--- DATA PROVIDED Enclosed Below ---
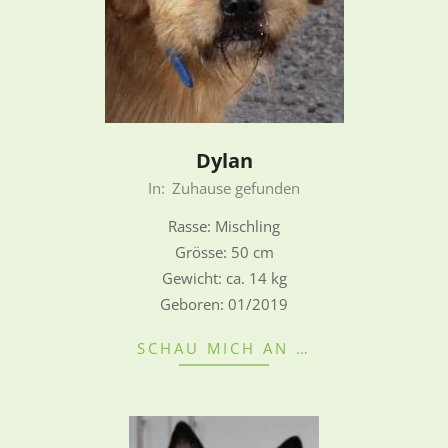
Dylan
2022-
In:
Zuhause gefunden
08-
Rasse: Mischling
28
Grösse: 50 cm
Gewicht: ca. 14 kg
Geboren: 01/2019
SCHAU MICH AN …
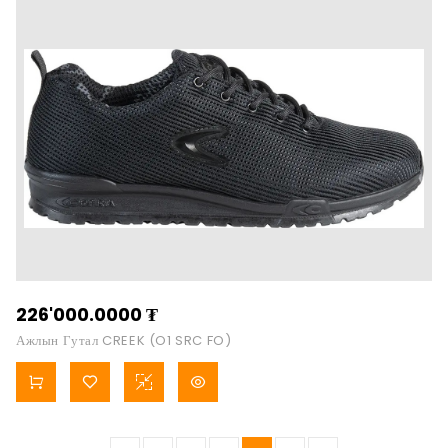
226'000.0000
₮
Ажлын Гутал CREEK (O1 SRC FO)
--- End of Enclosed DATA PROVIDED ---
Each entry above should be written out again exactly, without its pictures.

▶ EXERCISE RESULT
Dylan
2022-
In:
Zuhause gefunden
08-
Rasse: Mischling
28
Grösse: 50 cm
Gewicht: ca. 14 kg
Geboren: 01/2019
SCHAU MICH AN …
226'000.0000
₮
Ажлын Гутал CREEK (O1 SRC FO)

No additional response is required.